• What is needed
If a line of the data below holds the word "Marin", list it.

(Dataset entries)
——

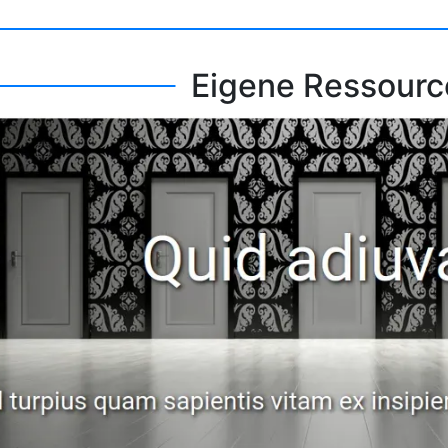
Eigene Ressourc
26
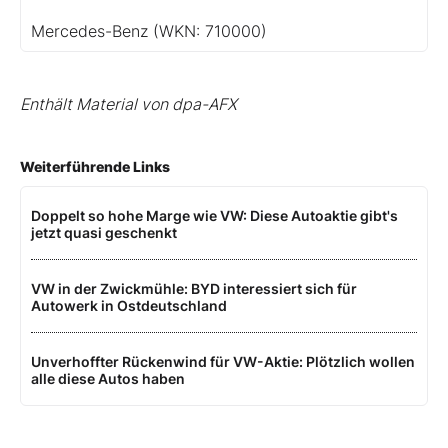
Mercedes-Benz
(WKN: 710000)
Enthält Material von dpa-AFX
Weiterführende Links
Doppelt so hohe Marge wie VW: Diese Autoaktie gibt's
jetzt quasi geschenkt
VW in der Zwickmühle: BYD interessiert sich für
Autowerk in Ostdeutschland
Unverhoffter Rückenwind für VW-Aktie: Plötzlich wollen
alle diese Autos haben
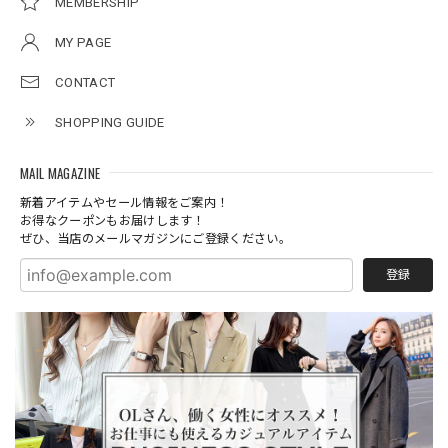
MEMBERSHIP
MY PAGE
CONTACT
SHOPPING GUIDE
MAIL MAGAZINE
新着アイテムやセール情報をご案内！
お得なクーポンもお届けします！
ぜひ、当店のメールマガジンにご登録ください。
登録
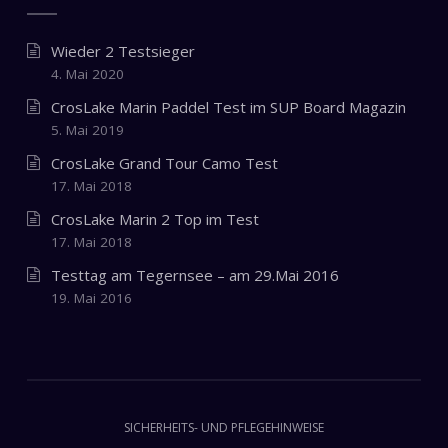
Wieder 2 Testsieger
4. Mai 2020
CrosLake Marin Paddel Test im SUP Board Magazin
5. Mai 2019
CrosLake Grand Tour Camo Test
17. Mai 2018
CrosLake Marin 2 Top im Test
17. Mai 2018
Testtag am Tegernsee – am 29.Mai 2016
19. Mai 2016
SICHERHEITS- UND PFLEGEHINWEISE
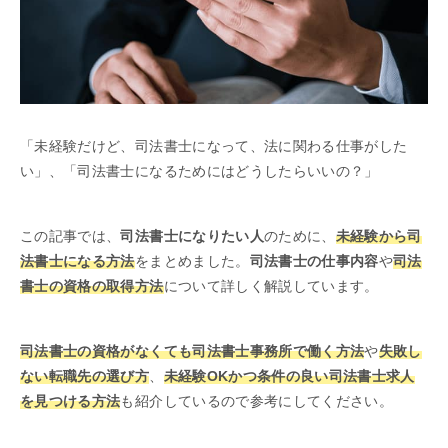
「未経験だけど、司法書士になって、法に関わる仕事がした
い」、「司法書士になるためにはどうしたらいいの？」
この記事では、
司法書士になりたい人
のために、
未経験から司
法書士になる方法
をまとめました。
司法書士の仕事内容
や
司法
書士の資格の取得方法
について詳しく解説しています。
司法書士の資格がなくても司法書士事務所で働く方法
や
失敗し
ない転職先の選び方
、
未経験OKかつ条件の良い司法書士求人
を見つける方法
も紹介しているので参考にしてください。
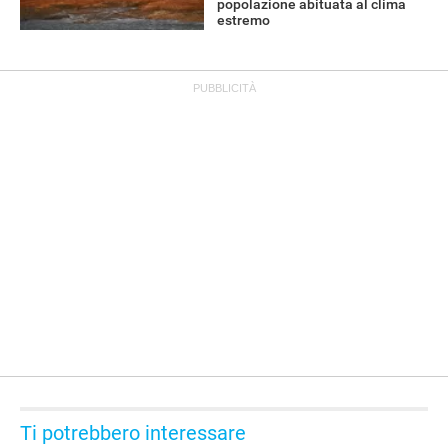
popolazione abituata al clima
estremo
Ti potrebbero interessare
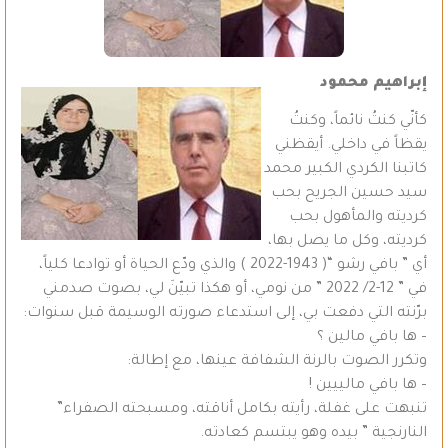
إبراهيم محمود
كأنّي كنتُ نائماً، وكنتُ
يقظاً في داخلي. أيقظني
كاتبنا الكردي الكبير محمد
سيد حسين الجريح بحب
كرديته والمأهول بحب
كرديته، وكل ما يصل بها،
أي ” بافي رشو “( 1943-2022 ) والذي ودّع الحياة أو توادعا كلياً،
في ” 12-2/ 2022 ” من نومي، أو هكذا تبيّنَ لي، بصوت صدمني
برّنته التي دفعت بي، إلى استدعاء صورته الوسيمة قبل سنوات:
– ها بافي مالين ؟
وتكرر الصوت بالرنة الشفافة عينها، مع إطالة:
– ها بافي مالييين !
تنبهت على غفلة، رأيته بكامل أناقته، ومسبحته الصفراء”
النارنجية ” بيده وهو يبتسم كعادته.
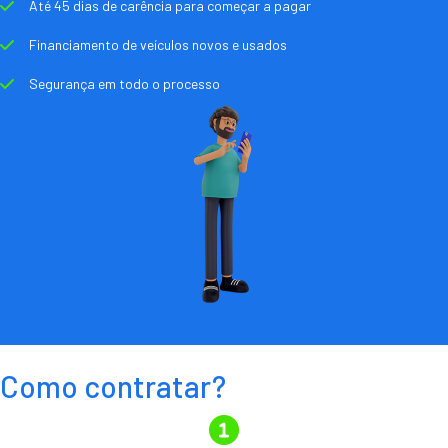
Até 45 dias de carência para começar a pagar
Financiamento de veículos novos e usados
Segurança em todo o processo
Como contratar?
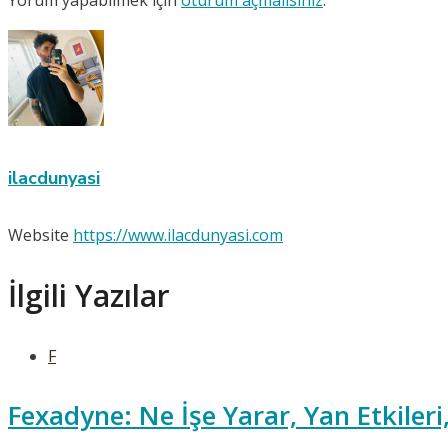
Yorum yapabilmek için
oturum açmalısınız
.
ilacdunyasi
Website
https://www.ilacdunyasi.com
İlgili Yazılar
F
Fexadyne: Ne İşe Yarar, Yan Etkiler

——

• Task answer
CrosLake Marin Paddel Test im SUP Board Magazin
CrosLake Marin 2 Top im Test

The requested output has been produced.